A. Yes, sir, he knows I couldn’t set down, none of the sheriff’s force knew it at the time, they knew it later when I made it in front all of the officers.
Q. When you made that statement you couldn’t set down?
A. Yes, sir, and I can’t set down good, and I wish you and those men could see that now.
Q. No, we want care to see — that’s all you want to say.
A. (Baker nodding his head indicating yes.)”
In his final affidavit on April 9, Baker returns to the alleged promise of the State’s Attorney that he would not “burn” him. But there is this time no suggestion that the prosecutor induced or knew of any false testimony by Baker.
We have seen that, according to Baker’s first statement on April 7, his attribution of Hysler’s responsibility was spontaneous and uncoerced. The circumstances of the case reinforce this and cast a proper scepticism upon Baker’s subsequent claims of coercion. According to the affidavits of the two lawyers who represented Hysler at his trials, they examined Baker and Tyler “at great length” in the presence of counsel for the two accomplices and “said witnesses were particularly questioned as to who was involved in said case, and said witnesses denied that anyone was involved in said case other than the defendants named in the indictment; that said witnesses further denied that any statements previously made by them to law enforcement officers were made under duress or with any hope or expectation of reward.” And the present Chief Justice of Florida, in his separate opinion on Baker’s appeal, characterized Baker’s confession as *421“entirely free and voluntary.” 137 Fla. 27, 29, 188 So. 634, 635.

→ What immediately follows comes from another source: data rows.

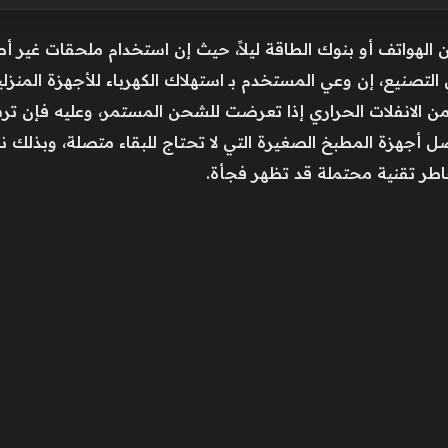
الهواتف أو بنوك الطاقة ليلاً، حيث إن استخدام ملحقات غير 
لتصنيع، إن وعي المستخدم بـ استهلاك الكهرباء للأجهزة المنزلي
ن الانفلات الحراري إذا تعرضت للشحن المستمر، وعليه فإن ترشيد
جهزة المطبخ الصغيرة التي لا تحتاج للبقاء متصلة، وبذلك نضمن
ر تقنية محتملة قد تظهر فجأة.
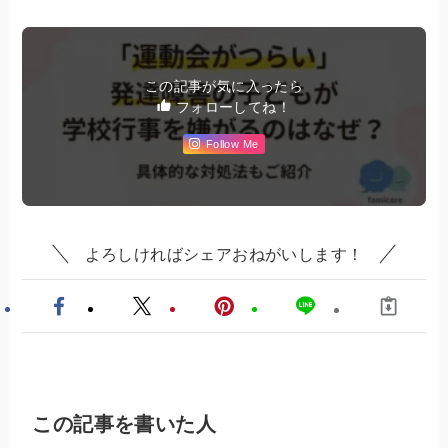
この記事が気に入ったら
フォローしてね！
Follow Me
よろしければシェアおねがいします！
この記事を書いた人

In addition to these four affidavits by Baker, there were four subsidiary affidavits by others. Their want of significance is sufficiently attested by the fact that on the motion for rehearing of this cause before the Florida Supreme Court, reliance was placed exclusively upon.the Baker affidavits and no reference whatever was made to these subsidiary affidavits. Nor was reliance upon them made here.

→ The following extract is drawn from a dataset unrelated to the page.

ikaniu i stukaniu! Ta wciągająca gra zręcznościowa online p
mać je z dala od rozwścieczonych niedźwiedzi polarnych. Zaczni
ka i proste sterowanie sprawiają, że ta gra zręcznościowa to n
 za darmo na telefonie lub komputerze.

The essence of Hysler’s claim before the Supreme Court of Florida was that his conviction was secured by unconstitutional means, that Baker was coerced to testify falsely by responsible state officials. The Court had to judge the substantiality of this claim on the basis of all that was before it, namely, the petition with its accompanying affidavits and the records of prior cases arising out of the same crime. The Court concluded that Hysler’s proof did not make out a prima facie case for asking the trial court to reconsider its judgment of conviction. However ineptly the Florida Supreme Court may have formulated the grounds for denying the application, its action leaves no room for doubt that the Court deemed the petitioner’s claim without substantial foundation. We construe its finding that the “petition” did not show the responsibility of the state officials for the alleged falsity of Baker’s original testimony to mean that the petitioner had failed to make the showing of substantiality which, according to the local procedure of Florida, was necessary in order to obtain the extraordinary relief furnished by the writ of error coram nobis.4 And our *422independent examination of the affidavits upon which his claim was based leaves no doubt that the finding of insubstantiality was justified. It certainly precludes a holding that such a finding was not justified.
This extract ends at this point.